Bukan harta, bukan keturunan, bukan pangkat, bukan jabatan—hanya takwa yang menjadi ukuran. Nabi Muhammad ﷺ juga bersabda:
"La yadkhulu al-jannata man kana fi qalbihi mitsqala dzarrah min kibrin."
"Tidak akan masuk surga orang yang dalam hatinya terdapat kesombongan walau sebesar biji sawi." (HR. Muslim)
Namun, manusia tetap saja terjebak dalam jerat kesombongan. Setiap zaman melahirkan bentuk baru dari dosa moyang ini.
Di dunia kerja, seseorang merasa lebih hebat dan merendahkan rekan-rekannya. Di dunia politik, pemimpin merasa paling benar, menolak nasihat, lalu jatuh dalam kezaliman. Di media sosial, orang berlomba pamer, ingin diakui lebih unggul dari yang lain.

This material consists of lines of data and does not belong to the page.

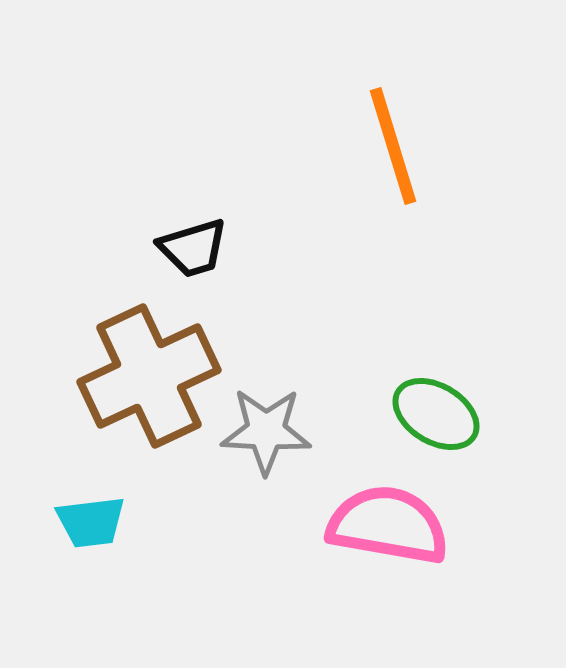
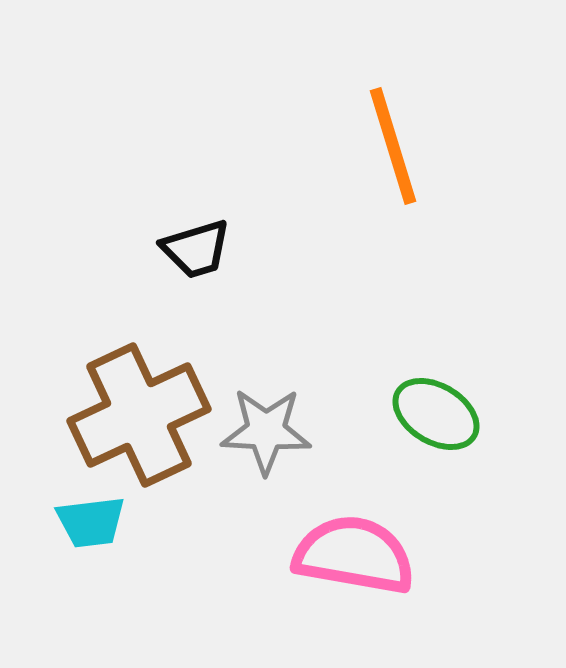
black trapezoid: moved 3 px right, 1 px down
brown cross: moved 10 px left, 39 px down
pink semicircle: moved 34 px left, 30 px down
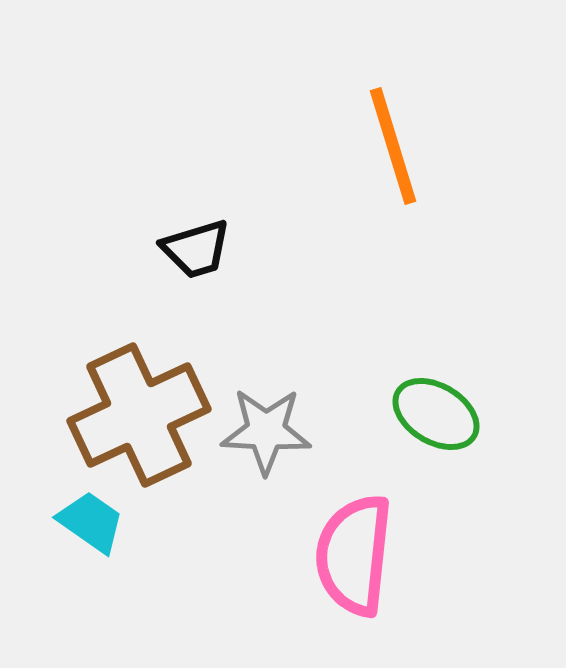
cyan trapezoid: rotated 138 degrees counterclockwise
pink semicircle: rotated 94 degrees counterclockwise
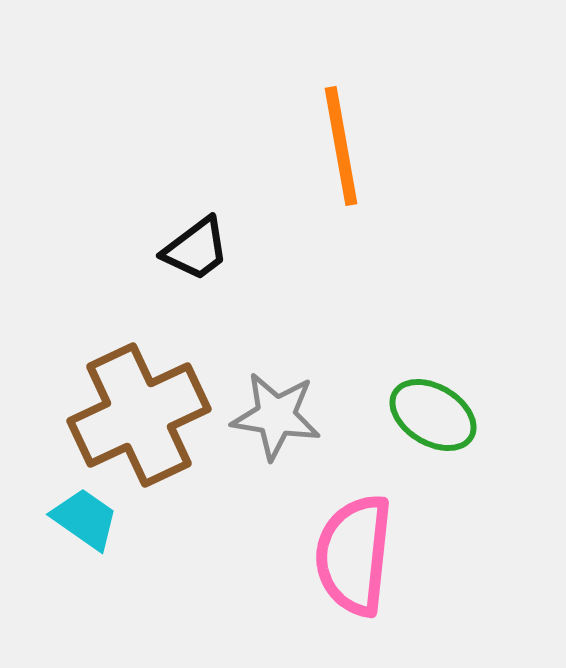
orange line: moved 52 px left; rotated 7 degrees clockwise
black trapezoid: rotated 20 degrees counterclockwise
green ellipse: moved 3 px left, 1 px down
gray star: moved 10 px right, 15 px up; rotated 6 degrees clockwise
cyan trapezoid: moved 6 px left, 3 px up
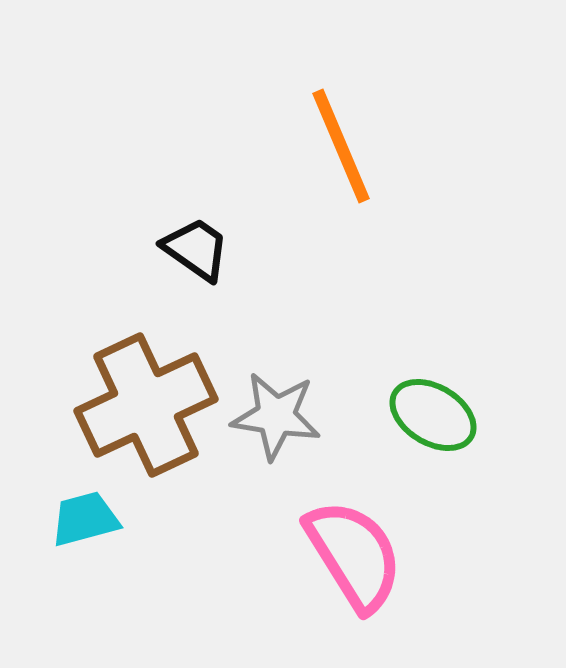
orange line: rotated 13 degrees counterclockwise
black trapezoid: rotated 108 degrees counterclockwise
brown cross: moved 7 px right, 10 px up
cyan trapezoid: rotated 50 degrees counterclockwise
pink semicircle: rotated 142 degrees clockwise
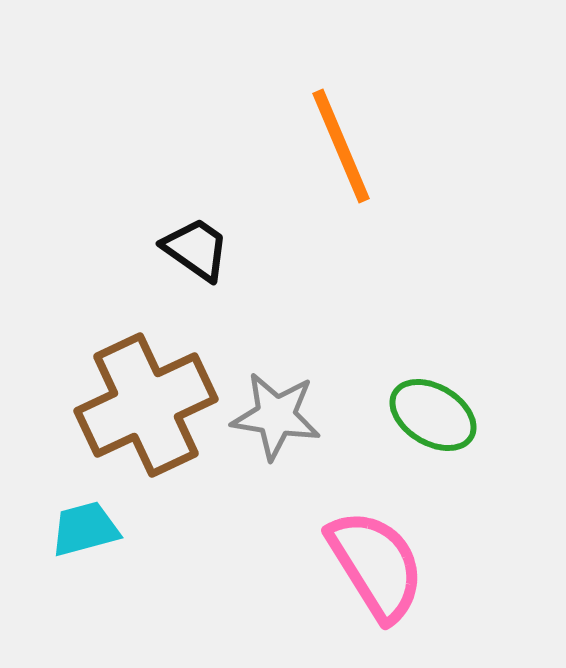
cyan trapezoid: moved 10 px down
pink semicircle: moved 22 px right, 10 px down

Belajar dari Sejarah, Kembali ke Tawadhu
Kesombongan Iblis membawanya pada kehancuran, menolak satu sujud lalu terjatuh dalam kutukan abadi. Sementara Adam, meski pernah tergelincir, ia merendahkan diri, menangis dalam taubat, hingga diampuni oleh Tuhan.
Kisah ini bukan sekadar sejarah, melainkan cermin bagi kita. Siapa yang lebih kita ikuti? Adam yang bersujud dan bertobat, atau Iblis yang sombong dan membangkang?
Ketahuilah, kesombongan tak membawa kita pada kemuliaan, tetapi pada kehancuran. Semakin tinggi kesombongan, semakin besar kejatuhan. Sebaliknya, semakin rendah hati, semakin tinggi derajat di sisi-Nya.
"Dan janganlah kamu berjalan di bumi dengan sombong, karena sesungguhnya kamu tidak akan mampu menembus bumi dan tidak akan bisa menjulang setinggi gunung." (QS. Al-Isra: 37)
Dunia ini hanya sementara. Jangan biarkan satu kalimat "Aku lebih baik darinya" menjerumuskan kita ke jalan yang sama seperti Iblis. Mari belajar rendah hati, agar kita tak jatuh dalam kesombongan yang menghancurkan. Wallahu A'lamu Bissawaab.